Another vitamin that helps with sleep is vitamin C. Like most B vitamins, vitamin C is excreted within hours from the body, and rapidly depleted by smoking and stress. Vitamin C functions as a natural antihistamine, and therefore, it has some sedative effect if taken in a large enough dose. More importantly, it helps to maximize the effect of the B vitamins and strengthens the body’s ability to withstand daily stress. However, you’ll need to take several grams of vitamin C a day for it to really be effective.
As for minerals, potassium and calcium are the minerals that help with sleep, because of their role in nerve impulse transmissions and oxygenation in the brain.

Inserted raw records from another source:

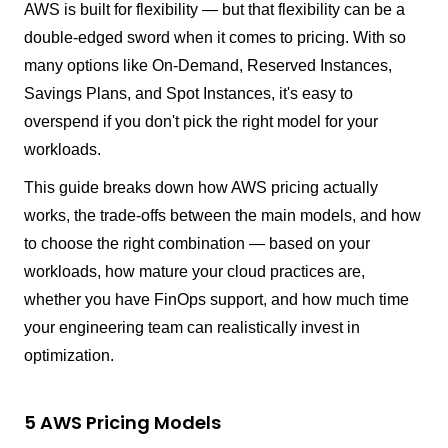
AWS is built for flexibility — but that flexibility can be a
double-edged sword when it comes to pricing. With so
many options like On-Demand, Reserved Instances,
Savings Plans, and Spot Instances, it's easy to
overspend if you don't pick the right model for your
workloads.
This guide breaks down how AWS pricing actually
works, the trade-offs between the main models, and how
to choose the right combination — based on your
workloads, how mature your cloud practices are,
whether you have FinOps support, and how much time
your engineering team can realistically invest in
optimization.
5 AWS Pricing Models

If you drink a lot of coffee, you might find that the fatigue you’re feeling is due to the potassium loss you’re suffering from – caffeine increases potassium loss from the body (through the urine).
Calcium has long had a reputation as an insomnia aid and being calming on the nerves. It’s an important mineral. In fact, there is more calcium in your body than any other mineral. Calcium needs vitamin D to be absorbed properly by the body, so if you’re buying a calcium supplement, look for those with vitamin D added – Or try spending some time in the sun.
I’d also like to mention tryptophan, an amino acid that aids sleep. Tryptophan is converted into serotonin in the body, which is in turn converted into melatonin. Although it seems tryptophan tablets are not so easily obtained these days, if you can get hold of tryptophan supplements, take 2g of tryptophan tablets a half hour before sleep with plain water or juice. Is it any wonder that milk is well known as one of the foods that can help you sleep? It’s a rich source of calcium, potassium and tryptophan (and a host of other nutrients).